Although the ALJ found Plaintiff capable of doing less than the full range of light work, he did not place any additional limitations on the amount Plaintiff was required to lift or the frequency with which he was required to perform lifting activities. As noted above, the regulations provided that light work "involves lifting no more than 20 pounds at a time with frequent lifting or carrying of objects weighing up to 10 pounds." 20 C.F.R. § 416.967(b). A job may also be in this category "when it requires a good deal of walking or standing, or when it involves sitting most of the time with some pushing and pulling of arm or leg controls."
Because all of Plaintiff's limitations were not included in the RFC assessment, the Court cannot find that it was supported by substantial evidence, and remand is required.

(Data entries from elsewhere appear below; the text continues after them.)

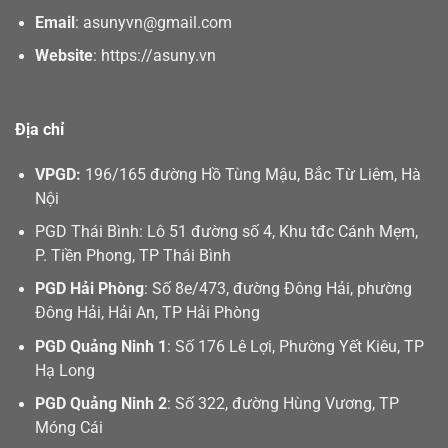
Email
:
asunyvn@gmail.com
Website
:
https://asuny.vn
Địa chỉ
VPGD:
196/165 đường Hồ Tùng Mậu, Bắc Từ Liêm, Hà
Nội
PGD Thái Bình: Lô 51 đường số 4, Khu tđc Cánh Mẹm,
P. Tiền Phong, TP Thái Bình
PGD Hải Phòng
: Số 8e/473, đường Đông Hải, phường
Đông Hải, Hải An, TP Hải Phòng
PGD Quảng Ninh 1
: Số 176 Lê Lợi, Phường Yết Kiêu, TP
Hạ Long
PGD Quảng Ninh 2
: Số 322, đường Hùng Vương, TP
Móng Cái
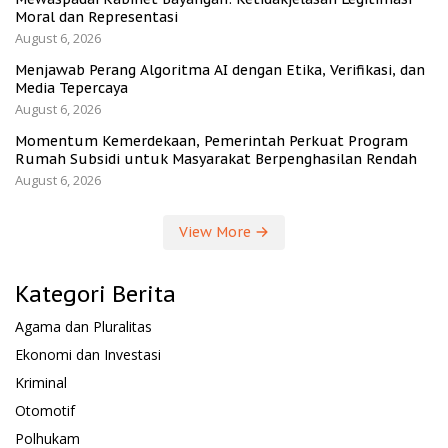
Moral dan Representasi
August 6, 2026
Menjawab Perang Algoritma AI dengan Etika, Verifikasi, dan
Media Tepercaya
August 6, 2026
Momentum Kemerdekaan, Pemerintah Perkuat Program
Rumah Subsidi untuk Masyarakat Berpenghasilan Rendah
August 6, 2026
View More
Kategori Berita
Agama dan Pluralitas
Ekonomi dan Investasi
Kriminal
Otomotif
Polhukam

For the foregoing reasons, the Commissioner's denial of DIB was erroneous as a matter of law. Therefore, the Commissioner's motion for judgment on the pleadings is denied. Plaintiff's motion for judgment on the pleadings is granted to the extent that the Commissioner's decision is reversed, and the matter is remanded for further administrative proceedings consistent with this Decision and Order. In particular, Plaintiff should undergo objective medical testing for diabetic neuropathy, and the ALJ should incorporate the results of that testing, as well the necessity of Plaintiff's use of a handheld assistive device into a revised RFC assessment.